水族館で数分ごとに顔を出す個体を見ても、その種類の最大能力を判断することはできません。飼育環境では、深海まで餌を探しに行く必要がないためです。
9. アザラシ・アシカ・イルカの違い
アザラシ、アシカ、イルカはいずれも肺で呼吸する海洋哺乳類ですが、分類と泳ぎ方が異なります。

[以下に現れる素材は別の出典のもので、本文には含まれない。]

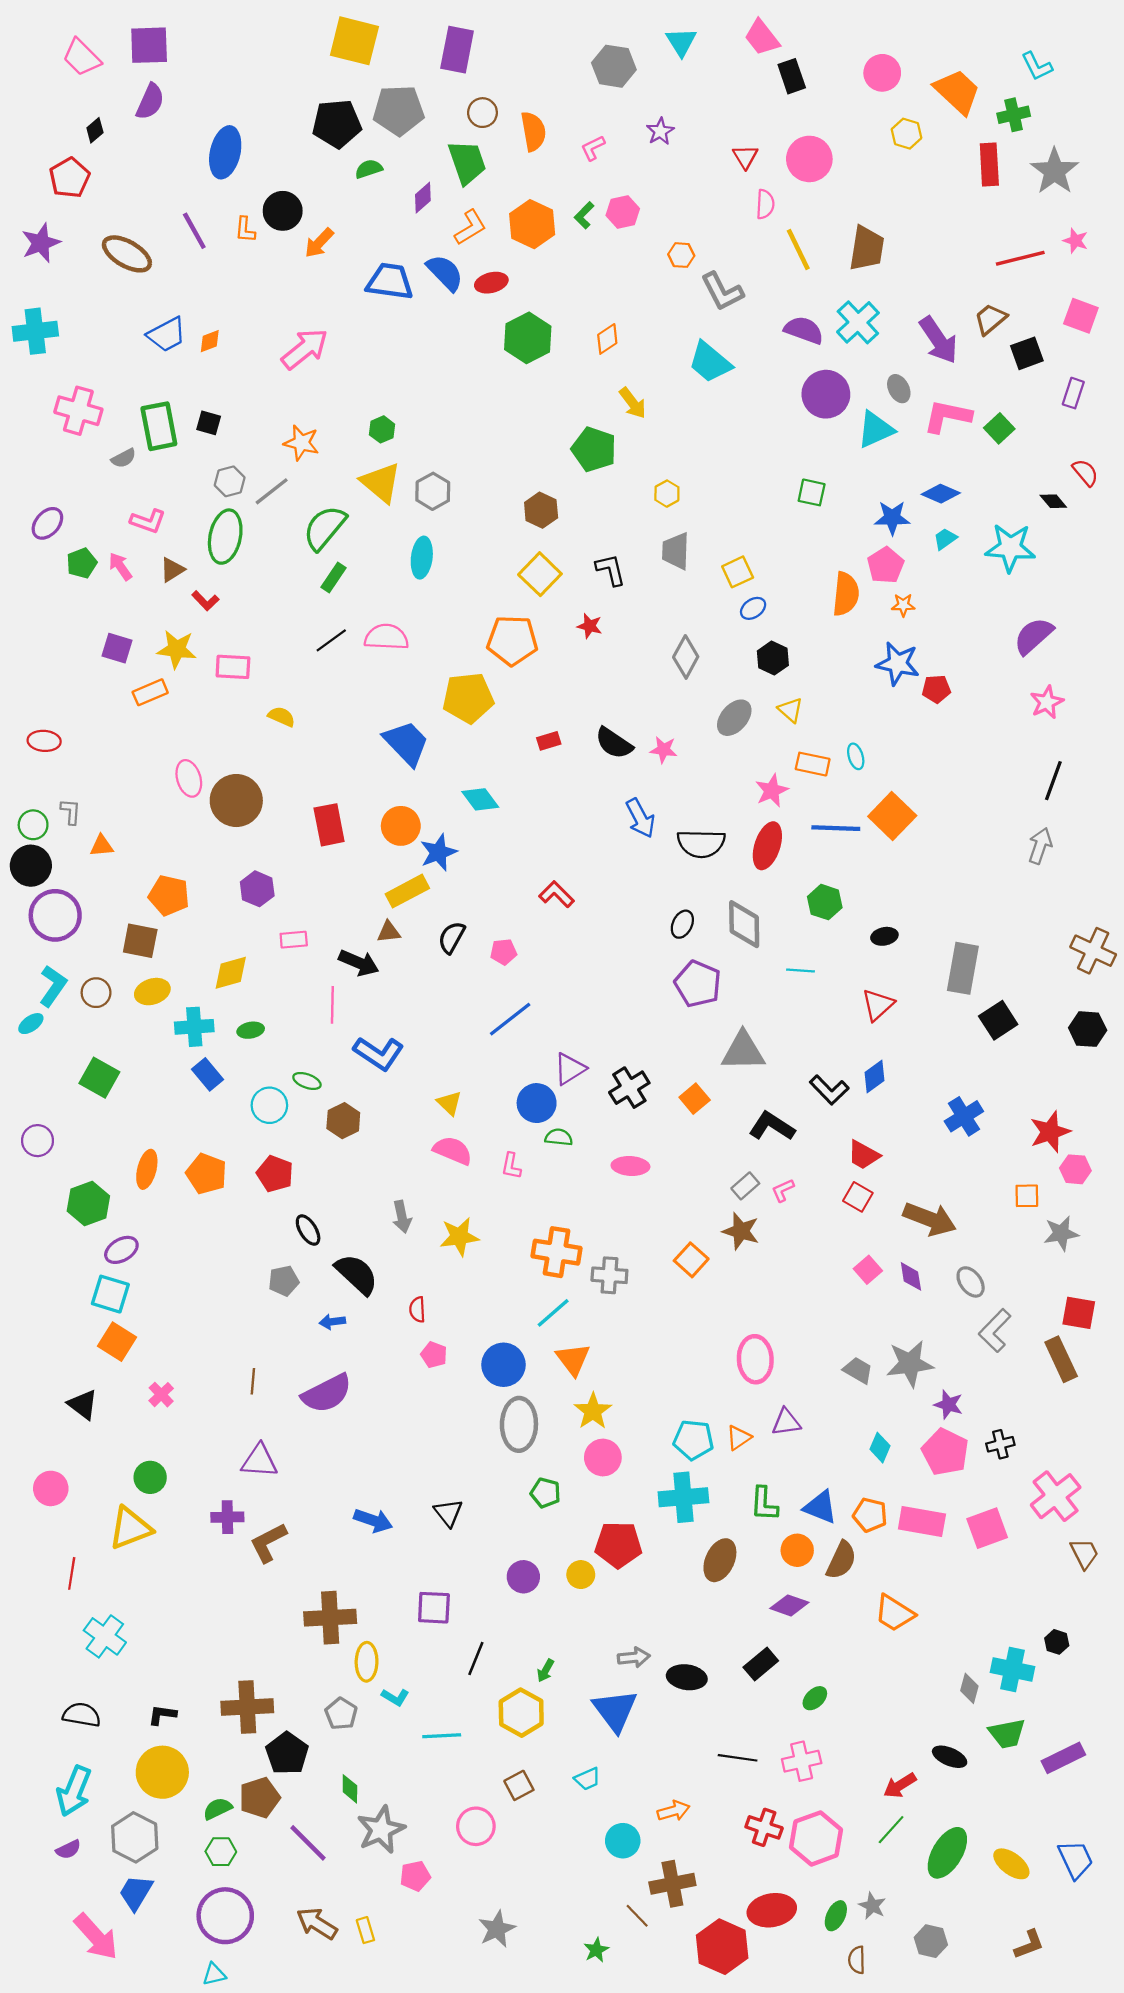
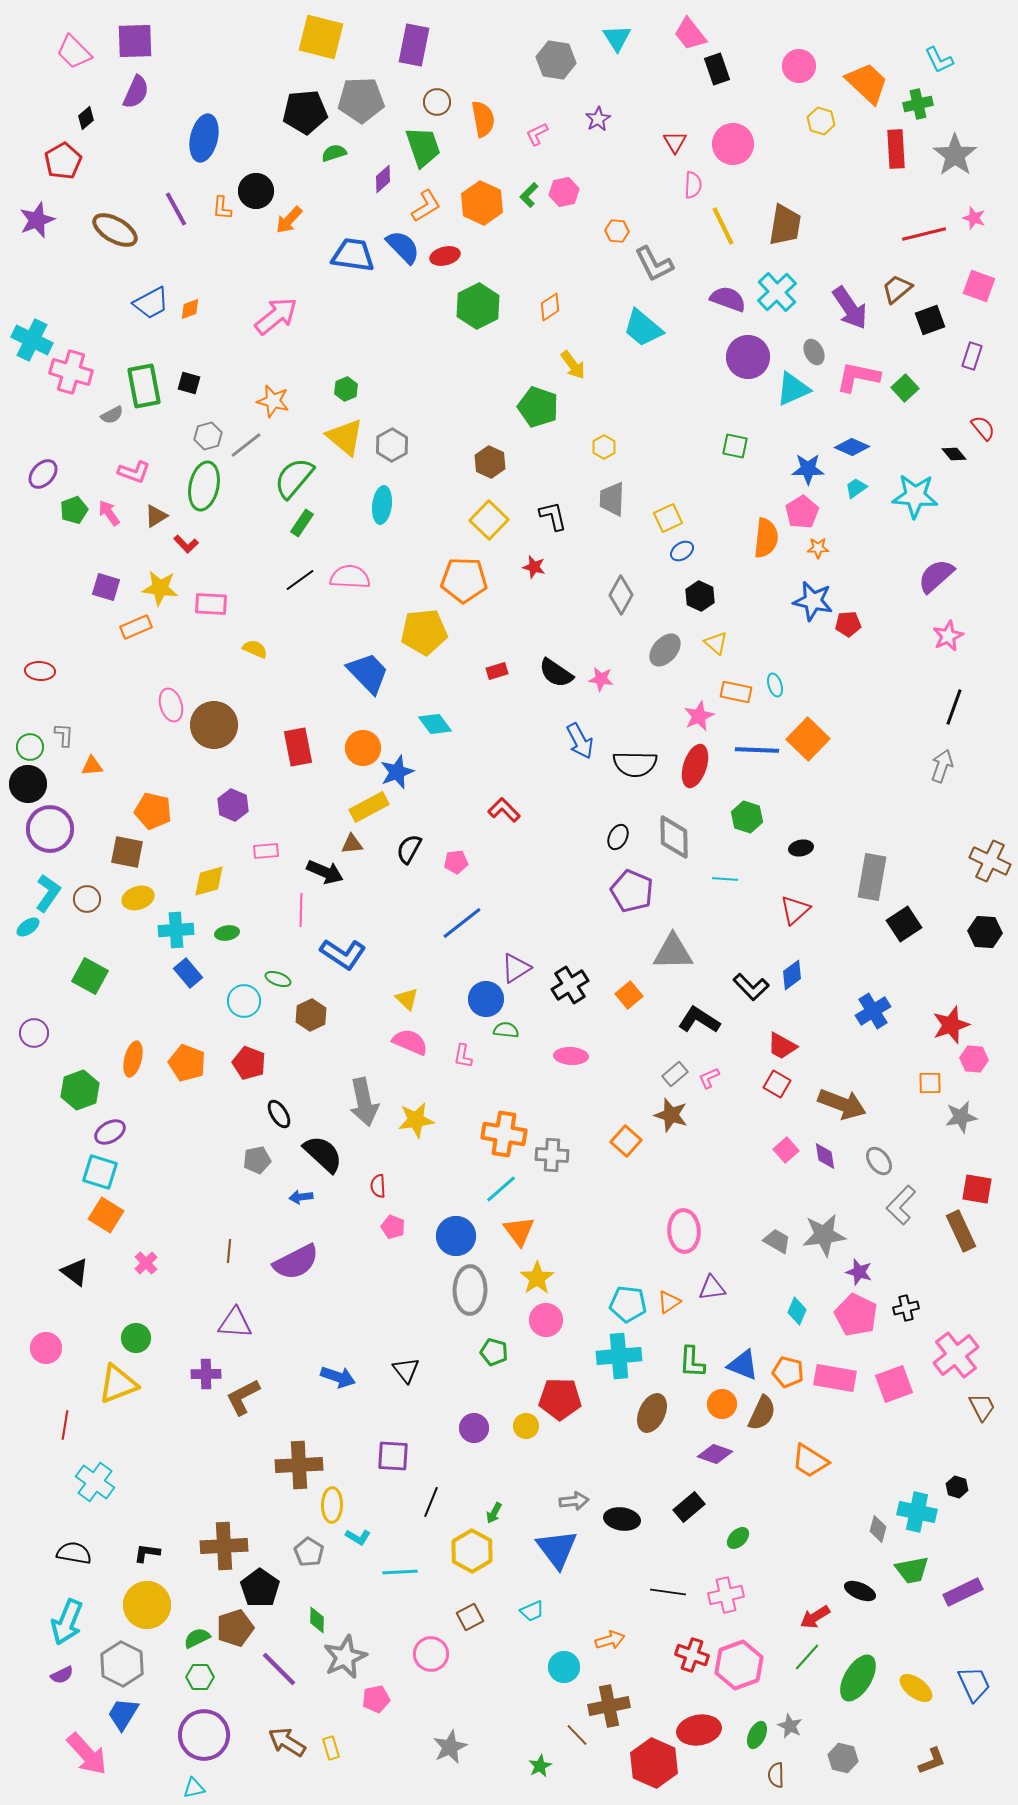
cyan cross: (35, 331) -> (32, 340), moved, turned 33
gray arrow: (402, 1217) -> (364, 1102), size x1.6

| 動物 | 分類 | 外見と陸上移動 | 主な泳ぎ方 |
|---|---|---|---|
| アザラシ | 鰭脚類・アザラシ科 | 外耳が目立たず、腹を使って移動する | 後肢と体幹を左右に動かす |
| アシカ | 鰭脚類・アシカ科 | 外耳があり、四肢で体を支えて歩ける | 大きな前肢を羽ばたくように動かす |
| イルカ | 鯨類 | 一生を水中で過ごし、陸へ上がれない | 尾びれを上下に動かす |
アザラシとアシカは、まとめて鰭脚類と呼ばれます。NOAAのアザラシとアシカの解説では、アザラシ科には目立つ耳介がなく、後肢を体の下へ回せない一方、アシカ科には耳介があり、四肢を使って陸上を歩けると説明されています。

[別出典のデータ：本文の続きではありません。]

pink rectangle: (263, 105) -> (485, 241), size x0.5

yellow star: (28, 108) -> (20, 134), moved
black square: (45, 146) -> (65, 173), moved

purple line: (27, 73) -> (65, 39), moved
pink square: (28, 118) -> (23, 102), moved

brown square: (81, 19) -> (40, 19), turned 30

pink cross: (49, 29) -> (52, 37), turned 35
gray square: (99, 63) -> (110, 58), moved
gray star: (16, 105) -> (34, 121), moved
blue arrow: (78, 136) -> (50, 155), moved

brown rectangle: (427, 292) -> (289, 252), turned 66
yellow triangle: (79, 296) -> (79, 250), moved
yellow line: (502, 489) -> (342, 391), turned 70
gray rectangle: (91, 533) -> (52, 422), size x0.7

イルカは鯨類で、進化上は別のグループです。ただし、血液や筋肉に酸素を蓄え、潜水中に心拍数や血流を調節する点には共通性があります。
10. よくある質問
Q1. アザラシは水中で呼吸できますか?
できません。魚のようなえらはなく、人間と同じく肺で呼吸します。潜水中は鼻孔を閉じて息を止め、浮上してから呼吸します。
Q2. アザラシは潜る前に息を吸いますか?
種類や潜水の状況によって異なります。ゾウアザラシ類などでは、息を吐いてから潜る行動が知られています。肺の空気を減らすと浮力が小さくなり、深く潜りやすくなるうえ、窒素の吸収を抑える方向にも働きます。「すべてのアザラシが必ず息を吐き切る」と考えるのは正確ではありません。
Q3. なぜ水中で苦しくならないのですか?
二酸化炭素はたまり、酸素も減るため、まったく苦しくならないわけではありません。大量の酸素貯蔵、潜水反射、低酸素への耐性によって、息を止めて活動できる時間が人間より長くなっています。
Q4. ミオグロビンとヘモグロビンは何が違いますか?
ヘモグロビンは赤血球にあり、酸素を全身へ運びます。ミオグロビンは筋肉細胞にあり、筋肉が使う酸素を保持します。長時間潜水では両方が重要です。
Q5. アザラシはなぜ潜水病になりにくいのですか?
深く潜ると肺胞が圧縮され、肺から血液へ窒素が移動し続けるのを抑えられるためです。血流の配分や潜水パターンも関係します。ただし、海洋哺乳類に減圧障害の危険がまったくないとはいえません。
Q6. アザラシは水中で眠れますか?
種類や状況によっては、水中で休息したり眠ったりします。ゾウアザラシでは、潜水中にらせん状に沈みながら短く眠る行動も観察されています。呼吸が必要なため、最終的には水面へ戻ります。
Q7. 人間にも潜水反射はありますか?
あります。顔を冷水につけて息を止めると、心拍数が下がることがあります。ただし、アザラシと同等の酸素貯蔵量や低酸素耐性はありません。長時間の息止めや水中での練習は失神や溺水につながるため、単独では行わないでください。
11. まとめ
アザラシが長く潜れる最大の理由は、肺だけでなく、血液のヘモグロビンと筋肉のミオグロビンに多くの酸素を蓄えられることです。潜水中には心拍数を下げ、末梢への血流を抑え、脳や心臓へ酸素を優先する潜水反射が働きます。
深い場所では肺胞が圧縮され、肺からのガス交換は減少します。その後の活動を支えるのは、潜る前から血液と筋肉に蓄えていた酸素です。さらに、2025年の研究では、アザラシが血中酸素の状態に応じて潜水時間を変えている可能性も示されました。
潜水時間を見るときは、最大記録だけで判断せず、種類、年齢、潜る目的、通常の潜水時間を区別することが大切です。水族館や映像でアザラシを見る際には、浮上までの時間だけでなく、泳ぐ速さや滑空、呼吸後すぐ再び潜る様子にも注目すると、酸素を巧みに管理する体の仕組みが見えてきます。